However, the national recession has plunged California into real cut territory. Republicans ought to protect essential programs and work toward a compromise that includes more cuts than the Democrats would make by themselves. They should also concede to some measures that boost revenue if necessary to end a budget stalemate. Past governors -- Ronald Reagan (1971), George Deukmejian (1983) and Pete Wilson (1991) -- did just that, with support from Republican legislators.

Californians elected each of those Republicans governors because they showed they could govern.

In your Wednesday post, Dan, you mentioned a possible scheme the Democratic legislative leadership actually floated last December -- trying to pass a tax increase without a two-thirds vote, and I think they’ll try it again. Last year, they started with a proposal to increase income taxes on the wealthy (never mind that about 50% of California’s income tax is already paid by only 3% of Californians). They then said the gasoline tax should be cut an equal amount and claimed that the legislation was “revenue neutral” and therefore needed only a simple majority in the Legislature to pass instead of the two-thirds supermajority. Then they proposed something new: a freeway and road “user fee” equal to the amount by which the gas tax was reduced. When they try this scheme again, they’ll claim like they did last time that the tax increase needs only a majority vote to pass because it’s not a tax.
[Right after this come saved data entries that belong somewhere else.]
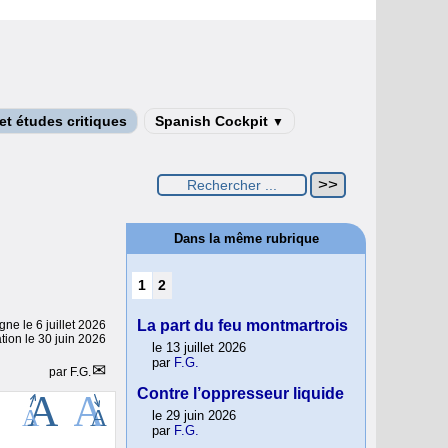
t études critiques
Spanish Cockpit
▼
Dans la même rubrique
1
2
La part du feu montmartrois
igne le
6 juillet 2026
tion le 30 juin 2026
le 13 juillet 2026
par
F.G.
par
F.G.
Contre l’oppresseur liquide
le 29 juin 2026
par
F.G.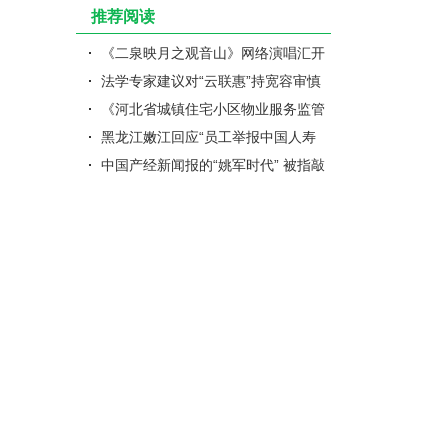
推荐阅读
《二泉映月之观音山》网络演唱汇开
幕啦
法学专家建议对“云联惠”持宽容审慎
态度
《河北省城镇住宅小区物业服务监管
办法》5月1日起施行
黑龙江嫩江回应“员工举报中国人寿
支公司造假”：相关部门进驻调..
中国产经新闻报的“姚军时代” 被指敲
诈勒索、卖记者证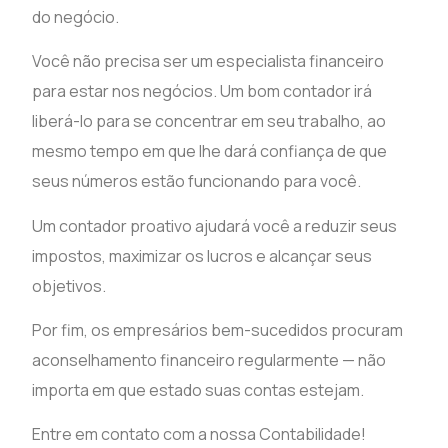
do negócio.
Você não precisa ser um especialista financeiro
para estar nos negócios. Um bom contador irá
liberá-lo para se concentrar em seu trabalho, ao
mesmo tempo em que lhe dará confiança de que
seus números estão funcionando para você.
Um contador proativo ajudará você a reduzir seus
impostos, maximizar os lucros e alcançar seus
objetivos.
Por fim, os empresários bem-sucedidos procuram
aconselhamento financeiro regularmente — não
importa em que estado suas contas estejam.
Entre em contato com a nossa Contabilidade!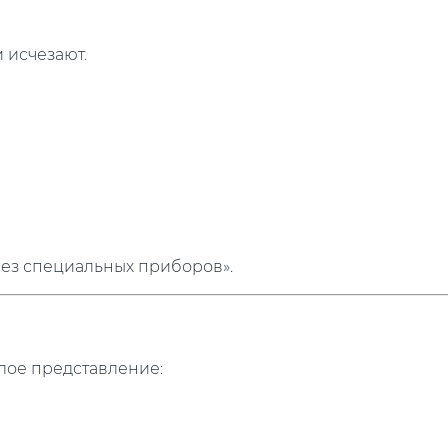
 исчезают.
без специальных приборов».
елое представление: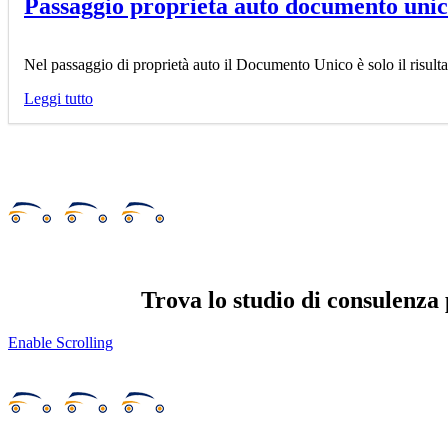
Passaggio proprieta auto documento unic
Nel passaggio di proprietà auto il Documento Unico è solo il risultat
Leggi tutto
Trova lo studio di consulenza 
Enable Scrolling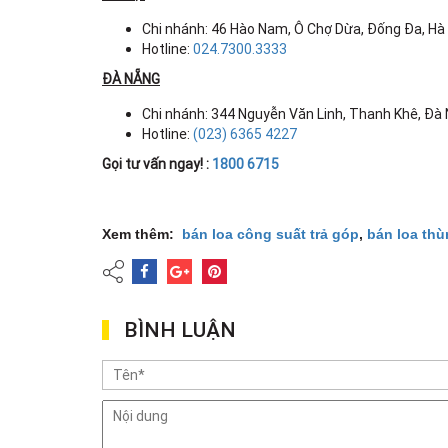
Chi nhánh: 46 Hào Nam, Ô Chợ Dừa, Đống Đa, Hà
Hotline:
024.7300.3333
ĐÀ NẴNG
Chi nhánh: 344 Nguyễn Văn Linh, Thanh Khê, Đà
Hotline:
(023) 6365 4227
Gọi tư vấn ngay! :
1800 6715
Xem thêm:
bán loa công suất trả góp
,
bán loa thù
BÌNH LUẬN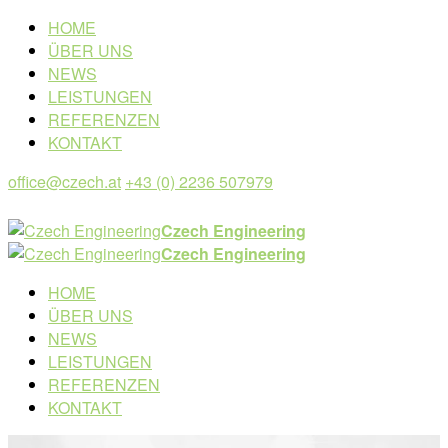
HOME
ÜBER UNS
NEWS
LEISTUNGEN
REFERENZEN
KONTAKT
office@czech.at
+43 (0) 2236 507979
Czech Engineering
Czech Engineering
HOME
ÜBER UNS
NEWS
LEISTUNGEN
REFERENZEN
KONTAKT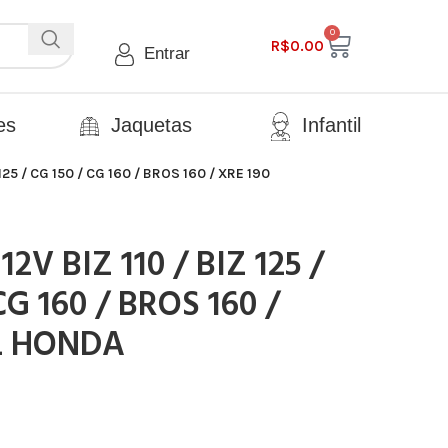
0
R$
0.00
Entrar
es
Jaquetas
Infantil
125 / CG 150 / CG 160 / BROS 160 / XRE 190
V BIZ 110 / BIZ 125 /
CG 160 / BROS 160 /
L HONDA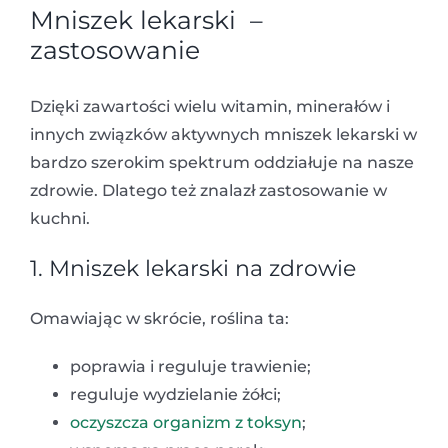
Mniszek lekarski –
zastosowanie
Dzięki zawartości wielu witamin, minerałów i
innych związków aktywnych mniszek lekarski w
bardzo szerokim spektrum oddziałuje na nasze
zdrowie. Dlatego też znalazł zastosowanie w
kuchni.
1. Mniszek lekarski na zdrowie
Omawiając w skrócie, roślina ta:
poprawia i reguluje trawienie;
reguluje wydzielanie żółci;
oczyszcza organizm z toksyn
;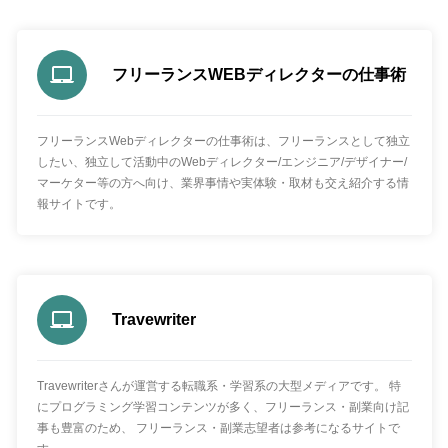
フリーランスWEBディレクターの仕事術
フリーランスWebディレクターの仕事術は、フリーランスとして独立
したい、独立して活動中のWebディレクター/エンジニア/デザイナー/
マーケター等の方へ向け、業界事情や実体験・取材も交え紹介する情
報サイトです。
Travewriter
Travewriterさんが運営する転職系・学習系の大型メディアです。 特
にプログラミング学習コンテンツが多く、フリーランス・副業向け記
事も豊富のため、 フリーランス・副業志望者は参考になるサイトで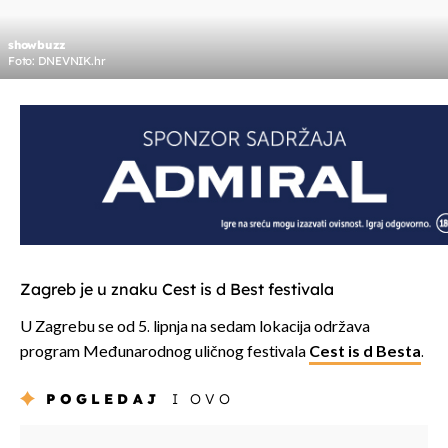
showbuzz
Foto: DNEVNIK.hr
Zagreb je u znaku Cest is d Best festivala
U Zagrebu se od 5. lipnja na sedam lokacija održava
program Međunarodnog uličnog festivala
Cest is d Best
a
.
POGLEDAJ
I OVO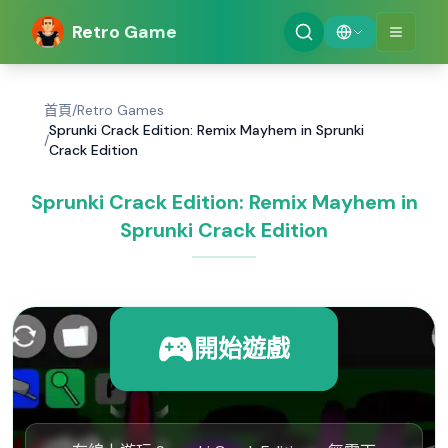
Retro Game
首頁
/
Retro Games
Sprunki Crack Edition: Remix Mayhem in Sprunki
/
Crack Edition
Sprunki Crack Edition: Remix Mayhem in
Sprunki Crack Edition
開始遊戲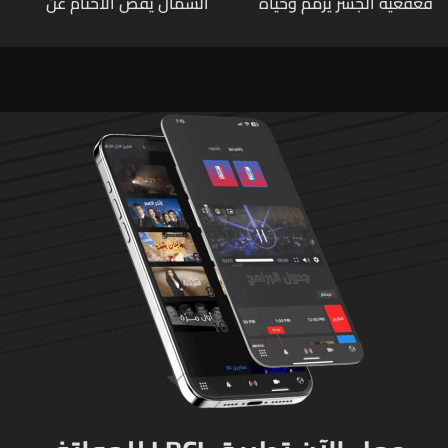
قعقعية الجسر يُرمّم وحياة
الشمال يفض الأختام عن
تحاول النهوض من جديد
مشروع سد المسيلحة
Republicans would be right to oppose this gimmick. Still, the popular will to put up with a such a scheme -- and possibly even the California Supreme Court’s eventual ruling on its constitutionality -- may depend on how reasonable the alternative is. If the Democratic leadership were to get away with this, it will be because the Republicans have come across as entirely obstructionist. Democrats will claim they had no choice but to overcome the intransigence of the Republican legislators.

If Republicans are portrayed as the “party of no,” we might see the end of our state’s two-thirds rule on tax increases. Most Californians, however, see the two-thirds rule as the last line of defense against a perpetual growth in taxation that has left us today with the highest marginal personal income tax and the highest sales tax rates in the country. (Proposition 13 doesn’t offset this. Yes, property tax rates are lower here than in other states, but property values are higher in California, so our median property taxes are the 10th-highest in the nation.)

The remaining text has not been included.